The reasons why AI-generated creations do not
comply with the second clause on "proper citation"
are also explained: Firstly, they do not meet the
purpose requirement, as the use of data in AI-
generated creations aims to produce new works rather
than to "introduce or comment on a specific work" or
"clarify a particular issue." Secondly, the use of data
works in AI-generated creations clearly exceeds the
requirements of propriety. Therefore, this
requirement is not fulfilled.
The attention is also drawn to why AI-generated
creations do not comply with the sixth clause on
"scientific research": Firstly, the type of fair use for
scientific research specified by copyright law
involves restrictions on copyright aiming at public
interest. Therefore, under this provision, research
institutions and activities should "only apply to state-
established educational and research public
institutions," which does not include commercial
internet companies. Secondly, this type of fair use
imposes limitations on the number of copies made,
while AI-generated creations often involve the full-
text replication of works, failing to meet the "limited
quantity" requirement.

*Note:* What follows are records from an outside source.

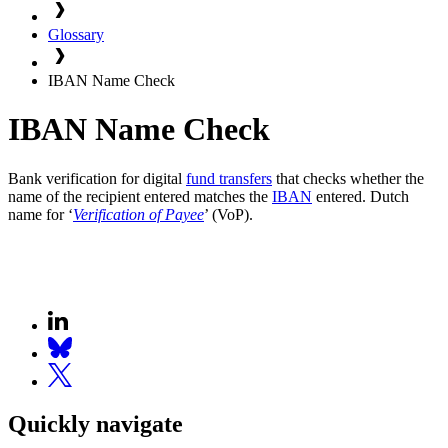
Glossary
IBAN Name Check
IBAN Name Check
Bank verification for digital
fund transfers
that checks whether the
name of the recipient entered matches the
IBAN
entered. Dutch
name for ‘
Verification of Payee
’ (VoP).
Quickly navigate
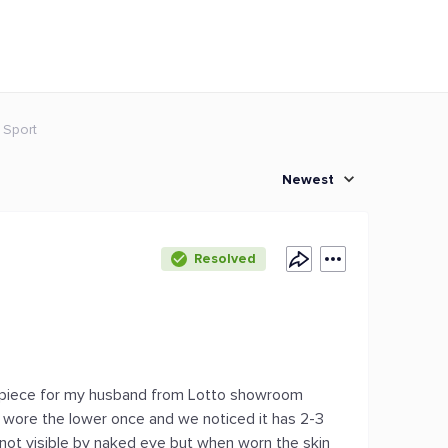
 Sport
Newest
Resolved
1 piece for my husband from Lotto showroom
ly wore the lower once and we noticed it has 2-3
as not visible by naked eye but when worn the skin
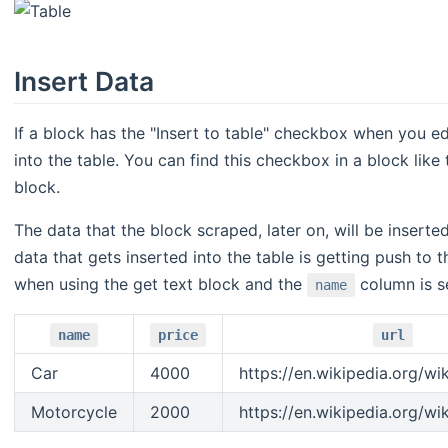
Insert Data
If a block has the "Insert to table" checkbox when you edi
into the table. You can find this checkbox in a block like
block.
The data that the block scraped, later on, will be inserte
data that gets inserted into the table is getting push to
when using the get text block and the
column is se
name
name
price
url
Car
4000
https://en.wikipedia.org/wi
Motorcycle
2000
https://en.wikipedia.org/wi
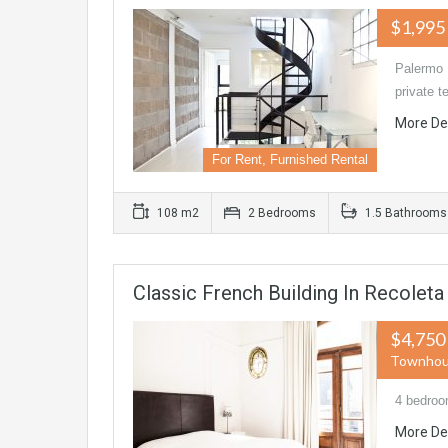
$1,995
Palermo 
private t
More De
For Rent, Furnished Rental
108 m2
2 Bedrooms
1.5 Bathrooms
Classic French Building In Recolet
$4,750
Townho
4 bedroo
More De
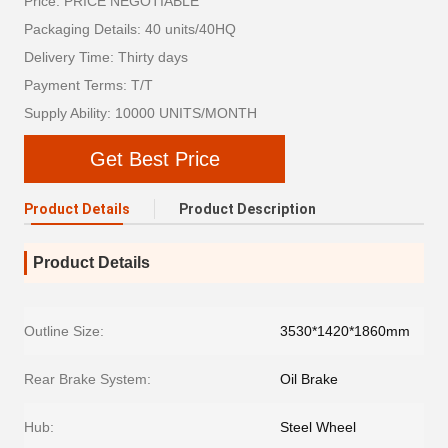
Price: PRICE NEGOTIABLE
Packaging Details: 40 units/40HQ
Delivery Time: Thirty days
Payment Terms: T/T
Supply Ability: 10000 UNITS/MONTH
Get Best Price
Product Details
Product Description
Product Details
Outline Size:
3530*1420*1860mm
Rear Brake System:
Oil Brake
Hub:
Steel Wheel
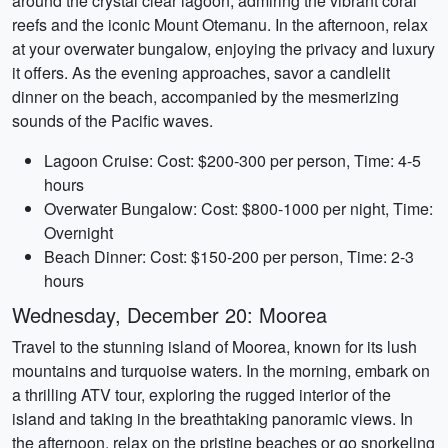
around the crystal clear lagoon, admiring the vibrant coral
reefs and the iconic Mount Otemanu. In the afternoon, relax
at your overwater bungalow, enjoying the privacy and luxury
it offers. As the evening approaches, savor a candlelit
dinner on the beach, accompanied by the mesmerizing
sounds of the Pacific waves.
Lagoon Cruise: Cost: $200-300 per person, Time: 4-5
hours
Overwater Bungalow: Cost: $800-1000 per night, Time:
Overnight
Beach Dinner: Cost: $150-200 per person, Time: 2-3
hours
Wednesday, December 20: Moorea
Travel to the stunning island of Moorea, known for its lush
mountains and turquoise waters. In the morning, embark on
a thrilling ATV tour, exploring the rugged interior of the
island and taking in the breathtaking panoramic views. In
the afternoon, relax on the pristine beaches or go snorkeling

Thirdly, the entities using AI
data are not "restricted to use by researchers only." As
such, this requirement is not met.
Consequently, statutory interpretation alone
precludes fair use exemptions for generative AI,
establishing prima facie infringement liability.
However, Article 8 of the Supreme People's Court's
2011 Opinions on Promoting Socialist Cultural
Development through Intellectual Property
Adjudication introduced a hybrid standard expanding
fair use boundaries, stipulating that courts may
recognize fair use in exceptional circumstances
necessitated by technological innovation or
commercial development after evaluating: (i) purpose
and character of use; (ii) nature of copyrighted work;
(iii) substantiality of portion used; and (iv) market
impact—provided such use neither conflicts with
normal exploitation nor unreasonably prejudices
rightsholders' legitimate interests. This establishes a
multifactor framework requiring demonstrated
necessity, exceptional circumstances, satisfaction of
the four-factor analysis, and compliance with the
three-step test. For comprehensive rigor, this analysis
incorporates the Berne Convention's three-step test
(Art. 9(2)), U.S. Copyright Act's four-factor standard
(§107), and the contemporary transformative use
doctrine.
Combining the " three-step test "
When applying the three-step test—which
assesses fair use through sequential criteria: (1)
limitation to certain special cases; (2) non-conflict
with normal exploitation; and (3) non-prejudice to
legitimate interests—GenAI data acquisition fails all
requirements (Xiong, 2018). First, it satisfies no
statutorily recognized "special case." Second, market
substitution effect analysis confirms GenAI's output
capabilities displace human creators in multiple
domains, violating criteria (2) and (3) by
unreasonably prejudicing economic interests. Finally,
unauthorized data ingestion lacks normative
legitimacy under fair use doctrine. Scholar CHANG
Ye consequently contends that unlicensed GenAI
training remains non-exempt under China's copyright
framework (Ye, 2025). While the author concurs with
this assessment, the three-step test's inherent
ambiguity necessitates judicial refinement before full
adoption in Chinese jurisprudence.
Combining the "Four-Factor Test"
The "Four-Factor Test" originates from Section
107 of the United States Copyright Act, which
enumerates some typical scenarios of fair use and sets
flexible and open general provisions. Judges can
comprehensively consider the following four factors
to determine whether it constitutes fair use: the
purpose and character of the use; the nature of the
copyrighted work; the amount and substantiality
of the portion used in relation to the copyrighted work
as a whole; the effect of the use upon the potential
market for or value of the copyrighted work (Shen,
2020). It mainly explains "fair quotation". However,
the data acquisition of generative artificial
intelligence is for creation, and the research and
development companies are for commercial
purposes. Moreover, the quotations are basically full
copies, and the learning and imitation of the creator's
unique style will undoubtedly affect the market
position of the original author and intensify market
competition. Therefore, the author believes that the
"Four-Factor Test" cannot be used to defend fair use.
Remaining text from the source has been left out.